Despite international pressure, the situations remained unchanged. The ethnic minorities across Myanmar – the Rakhine, Chin, Shan, Kachin, Mon, Rohingyas and others have been targets of military attacks. Param-Preet Singh –the Associate Director at the International Justice Program (IJP) highlighted the need for a strategic, cohesive and sustained action by United Nations Security Council (UNSC) to protect the ethnic minorities in Myanmar.27 The United Nations OHCHR has urged the government of Myanmar to embrace the upcoming elections in November 2020, and utilise the opportunity to establish democracy and address the root causes of abuses suffered by ethnic minorities. The unilateral ceasefire announced by the Tatmadaw must include Rakhine and Chin states, and the military along with the government, must initiate talks with the Arakan Army to ensure peace in the country.
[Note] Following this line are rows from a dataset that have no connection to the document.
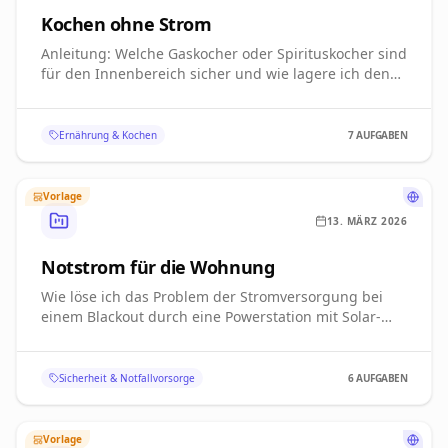
Anleitung: Welche Gaskocher oder Spirituskocher sind
für den Innenbereich sicher und wie lagere ich den
Brennstoff?
Ernährung & Kochen
7
AUFGABEN
Vorlage
13. MÄRZ 2026
Notstrom für die Wohnung
Wie löse ich das Problem der Stromversorgung bei
einem Blackout durch eine Powerstation mit Solar-
Panel?
Sicherheit & Notfallvorsorge
6
AUFGABEN
Vorlage
13. MÄRZ 2026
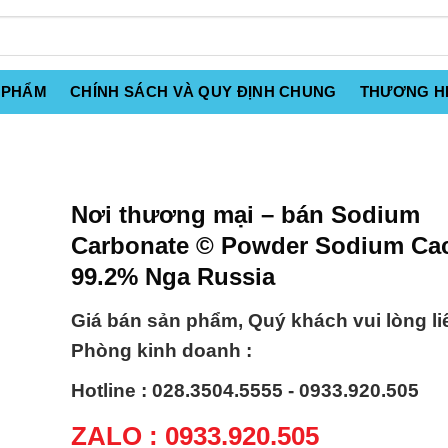
 PHẨM
CHÍNH SÁCH VÀ QUY ĐỊNH CHUNG
THƯƠNG H
Nơi thương mại – bán Sodium
Carbonate © Powder Sodium Ca
99.2% Nga Russia
Giá bán sản phẩm, Quý khách vui lòng li
Phòng kinh doanh :
Hotline : 028.3504.5555 - 0933.920.505
ZALO : 0933.920.505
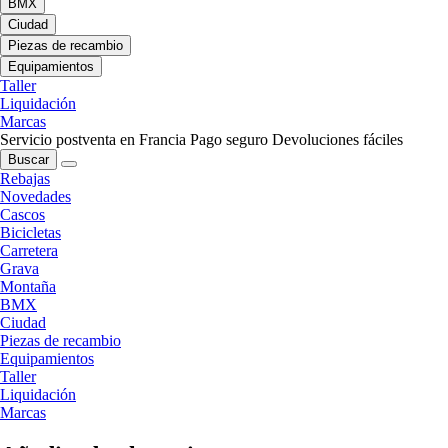
BMX
Ciudad
Piezas de recambio
Equipamientos
Taller
Liquidación
Marcas
Servicio postventa en Francia
Pago seguro
Devoluciones fáciles
Buscar
Rebajas
Novedades
Cascos
Bicicletas
Carretera
Grava
Montaña
BMX
Ciudad
Piezas de recambio
Equipamientos
Taller
Liquidación
Marcas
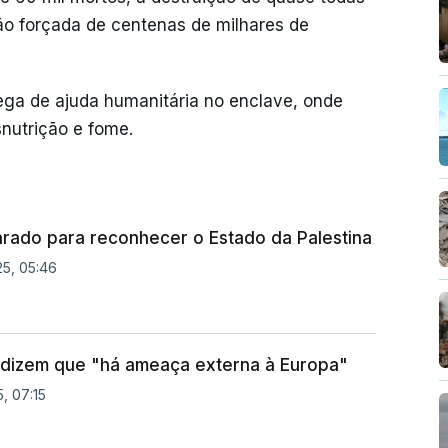
ão forçada de centenas de milhares de
ega de ajuda humanitária no enclave, onde
nutrição e fome.
arado para reconhecer o Estado da Palestina
25, 05:46
dizem que "há ameaça externa à Europa"
5, 07:15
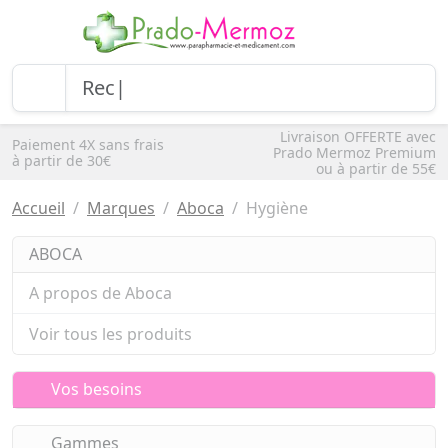
Livraison OFFERTE avec
Paiement 4X sans frais
Prado Mermoz Premium
à partir de 30€
ou à partir de 55€
Accueil
Marques
Aboca
Hygiène
ABOCA
A propos de Aboca
Voir tous les produits
Vos besoins
Gammes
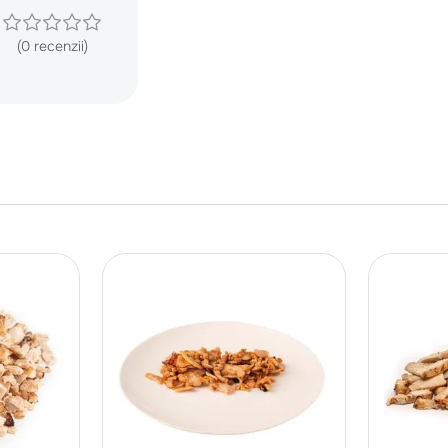
(0 recenzii)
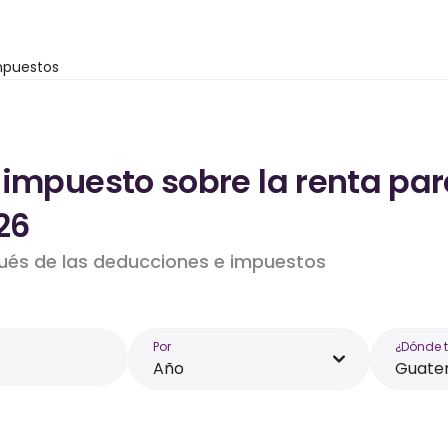
mpuestos
 impuesto sobre la renta par
26
pués de las deducciones e impuestos
Por
¿Dónde 
Año
Guate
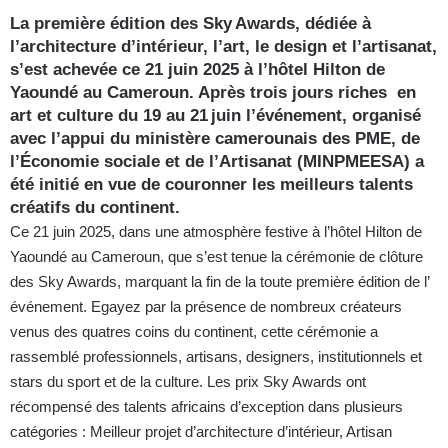
La première édition des Sky Awards, dédiée à
l’architecture d’intérieur, l’art, le design et l’artisanat,
s’est achevée ce 21 juin 2025 à l’hôtel Hilton de
Yaoundé au Cameroun. Après trois jours riches en
art et culture du 19 au 21 juin l’événement, organisé
avec l’appui du ministère camerounais des PME, de
l’Économie sociale et de l’Artisanat (MINPMEESA) a
été initié en vue de couronner les meilleurs talents
créatifs du continent.
Ce 21 juin 2025, dans une atmosphère festive à l’hôtel Hilton de
Yaoundé au Cameroun, que s’est tenue la cérémonie de clôture
des Sky Awards, marquant la fin de la toute première édition de l’
événement. Egayez par la présence de nombreux créateurs
venus des quatres coins du continent, cette cérémonie a
rassemblé professionnels, artisans, designers, institutionnels et
stars du sport et de la culture. Les prix Sky Awards ont
récompensé des talents africains d’exception dans plusieurs
catégories : Meilleur projet d’architecture d’intérieur, Artisan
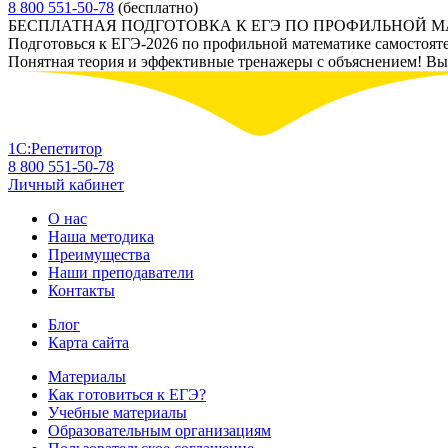
8 800 551-50-78
(бесплатно)
БЕСПЛАТНАЯ ПОДГОТОВКА К ЕГЭ ПО ПРОФИЛЬНОЙ 
Подготовься к ЕГЭ-2026 по профильной математике самостоят
Понятная теория и эффективные тренажеры с объяснением! Вы у
1С:Репетитор
8 800 551-50-78
Личный кабинет
О нас
Наша методика
Преимущества
Наши преподаватели
Контакты
Блог
Карта сайта
Материалы
Как готовиться к ЕГЭ?
Учебные материалы
Образовательным организациям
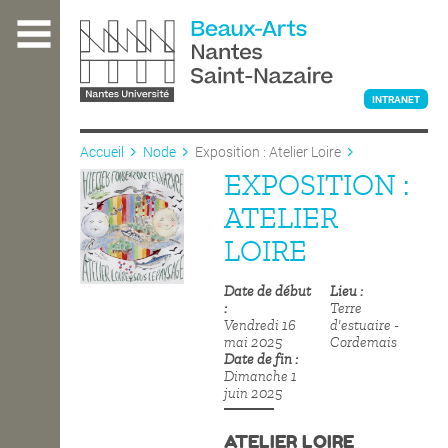
Aller
au
contenu
principal
INTRANET
Accueil
Node
Exposition : Atelier Loire
EXPOSITION :
L'ÉCOLE
ATELIER
LOIRE
ENSEIGNEMENT
Date de début
Lieu
Terre
Vendredi 16
d'estuaire -
INTERNATIONAL
mai 2025
Cordemais
Date de fin
Dimanche 1
juin 2025
COURS PUBLICS
ATELIER LOIRE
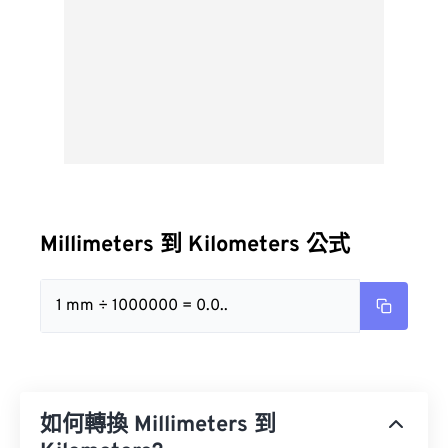
Millimeters 到 Kilometers 公式
1 mm ÷ 1000000 = 0.0..
如何轉換 Millimeters 到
The November 2020 elections offer the chance to restore political rights to the Rohingya, who were able to participate in all votes until 2010. This continuing process of disenfranchisement effectively prevents Rohingya from enjoying their fundamental rights. The authorities also need to demonstrate the commitment to the process of returns for displaced Rohingya and to take necessary measures to address the root causes that led to the crisis, including amending the 1982 Citizenship Law to restore their nationality and ensuring accountability for crimes committed against them.